The Top 1 Problem With Top 10 Lists


Everywhere you look there is a Top 10 List. They usually fall into one of 4 types that fit under 2 main categories: Informational or Actionable.


  • I Think – Pure Opinion, Usually Of Pop Culture
    • Best Movies/Songs/Books
    • NBA players of all time
    • Best 1st Person Shooter Video Games
  • I Learned – Information/Insight Gained
    • Things I learned trekking to Everest Base Camp
    • Reasons everyone should be part of an accountability group
    • Perks of owning a monkey


  • To Do – A clearly defined checklist
    • Places To See In New York City
    • Items To Bring Camping
    • Things To Do In a Maximum Security Prison
  • How To – A Light Framework
    • Ways to grow a small business
    • Tricks to improve your career
    • Methods to get noticed online

We all know how informational lists work. They are one-way transactions. There are no methodologies to be followed and no work to be completed.

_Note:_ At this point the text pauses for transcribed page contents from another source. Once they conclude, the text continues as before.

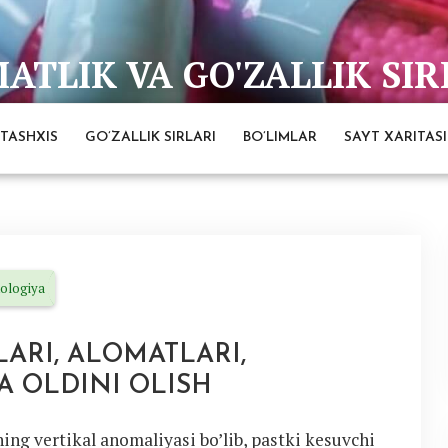
TLIK VA GO'ZALLIK SIR
bai
TASHXIS
GO’ZALLIK SIRLARI
BO’LIMLAR
SAYT XARITASI
ologiya
ARI, ALOMATLARI,
A OLDINI OLISH
ng vertikal anomaliyasi bo’lib, pastki kesuvchi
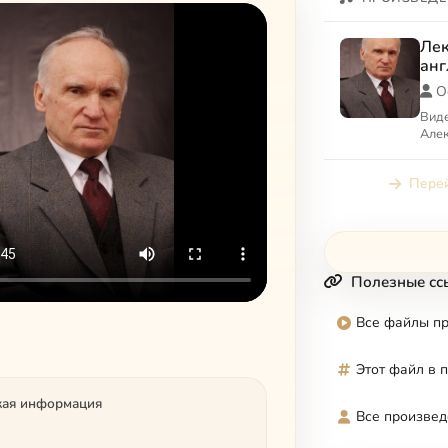
Лек
анг
О
Вид
Алек
Перей
Полезные сс
Все файлы п
Этот файл в 
кая информация
Все произвед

It’s in the Actionable category where things start to get tricky, particularly when people mistake the How To for the To Do. They look the same, they smell the same, and we tweet them without having read them the same, but they are immeasurably different.

  • To Do’s use definitive verbs that mean the same thing to everyone: bring, see, buy.
  • How To’s use foofy verbs that mean something different to everyone: grow, improve, get noticed.
  • To Do’s can be completed and then thrown out
  • How To’s need to be repeated and printed out
  • To Do’s are blueprints
  • How To’s are conceptual

The biggest problem with a How To Top 10 list is (If you’ve read this far and weren’t bored that there wasn’t a list to skim):

  1. We expect the list to do the work for us

We Treat the How To like it was a To Do and therefore assume that the list was made to save time and effort when in actuality it’s giving you information on how to work harder and smarter but not necessarily less.

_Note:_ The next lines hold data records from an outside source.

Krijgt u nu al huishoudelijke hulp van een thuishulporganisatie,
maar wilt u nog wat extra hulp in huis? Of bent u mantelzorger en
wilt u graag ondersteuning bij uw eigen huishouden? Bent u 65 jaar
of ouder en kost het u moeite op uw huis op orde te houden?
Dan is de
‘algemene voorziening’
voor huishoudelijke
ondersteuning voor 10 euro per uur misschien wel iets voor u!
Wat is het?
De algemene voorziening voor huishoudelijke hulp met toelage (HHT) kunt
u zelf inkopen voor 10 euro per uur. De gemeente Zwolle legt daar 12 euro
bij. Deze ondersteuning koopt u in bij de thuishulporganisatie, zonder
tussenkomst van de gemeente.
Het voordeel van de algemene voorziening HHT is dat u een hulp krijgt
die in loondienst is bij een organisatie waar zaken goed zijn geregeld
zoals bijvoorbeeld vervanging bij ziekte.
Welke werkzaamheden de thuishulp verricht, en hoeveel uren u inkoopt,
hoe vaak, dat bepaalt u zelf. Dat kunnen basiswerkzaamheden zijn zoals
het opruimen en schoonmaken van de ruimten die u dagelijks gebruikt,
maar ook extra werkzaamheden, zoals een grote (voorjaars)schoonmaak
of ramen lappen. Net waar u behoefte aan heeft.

For instance, I can come up with Top 5 Ways To Get Noticed Online, and write:

  1. Comment on blogs similar to yours
  2. Write good content
  3. Link to other people in your articles
  4. Conduct Interviews
  5. Utilize Social Networking

Granted I would write a little more detail below all of these but if you’re trying to digest this while you’re ingesting your lunch, you’re missing 99% of the work that it takes to get noticed online. “Write Good Content”? Write good content can be a 300 page book on its own. Prose, grammar, style, research, focus, practice, edit, iterate, A/B Testing, site design.

Whoa whoa whoa, Bassam. All those things sound like work. I didn’t read your Top 5 list to DO work, I read your list to SKIRT work.

And therein lies the rub.

Treating a How To as a checklist feels good because it has the illusion of being digestible when in reality it’s just scratching the surface.

There is no such thing as cutting corners, there is only taking corners smarter.

It’s “Top 10 Ways To Become a Formula 1 Driver”, but what we really wished it would say is: “Top 10 Simple Tricks to Hijack an F1 Car Right Before the Finish Line to Steal All the Glory of Winning the Race.” After all, that’s why we clicked on it when we had 2 minutes to kill, right?

See any How To lists masking themselves as To Do lists out there?